Coldcalling Deadmau5 on Twitter, Never Mind the Facts, and Lessons in Brand Strategy from Games


We all like stories of ingenuity, and this one is a good example of the idea of being human, in the moment, and ready to see opportunities to connect. It also takes coldcalling to a whole new, artistic level.

If you get caught embellishing the facts, you can always claim you're taking an artistic license to impact retention — and give the world an example of good writing.

Does your product give customers a brand identity they can authentically relate to and rally around? Are you consistent across product lines and service touch points?


Coldcalling Deadmau5 on Twitter, Never Mind the Facts, and Lessons in Brand Strategy from Games

The three stories that caught my eye this week are:



The video in this story is not safe for work. It is a spontaneous portrait of what "nailing it" means for an artist, and a good example of the power of being int he moment to find opportunities.
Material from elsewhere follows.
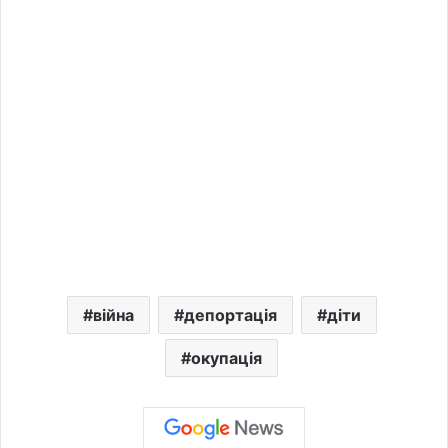
війна
депортація
діти
окупація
Pandodaily reports how coldcalling Deadmau5 on Twitter earned one artist his big break:

This past weekend, the hugely-popular electronica artist deadmau5 (pronounced “dead mouse”, not “dead-mow-5″) started working on a new track called “The Veldt”, inspired by Ray Bradbury’s 1950s short story of the same name.

Rather than locking himself away from the world for days to return with a new track in hand, however, deadmau5 introduced a bit of a twist to his workflow: he’d stream it all live.

Producer Chris James was ready to take the mention of vocals as a challenge and do something about it. The video shows deadmau5 pulling together his manager and Chris on speakerphone to work out the details.



At The Guardian, Michael Wolff says never mind the facts, focus on the writing while speaking about Mike Daisey and the recent controversy surrounding This American Life and the work of Daisey:

It is Daisey's telling of the Foxconn story that helped turn the practices there into an international business issue and that, happily, has started to produce reform. No one is arguing that Foxconn got a raw deal. Daisey gets into trouble because the makers of This American Life, were too dense or self-righteous – too literal – to quite understand the difference between what they do and what Daisey does. Daisey himself, for the sake of his own story, or even for the sake of reform, or because he was too remote from the catechismal differences between one kind of truth and another, did not make the distinction himself. (Daisey is further hung because he lacked the spin skills that journalists expect people to have when they need to publicly defend themselves).

Nothing like a controversy on the reporting of a weighty issue to get media attention.



Brett Lovelady and his team, the brains behind gaming best brand, share 6 lessons in brand stategy. Astro wanted to be to video gaming what Nike is to basketball.

When you own the company, you have to stay with those products, you make improvements, get customer feedback, and have a dialogue with the industry. That affects the next product you design. You wake up every day totally focused on keeping the customer happy as opposed to keeping your client happy.

Among the most notable of the six other strategies are: Apply business models from other disciplines, design around use, not around technology, and find the new price model in the business gap.


There you have it — a rags to riches, a just the facts, and gaming the products for this Saturday edition.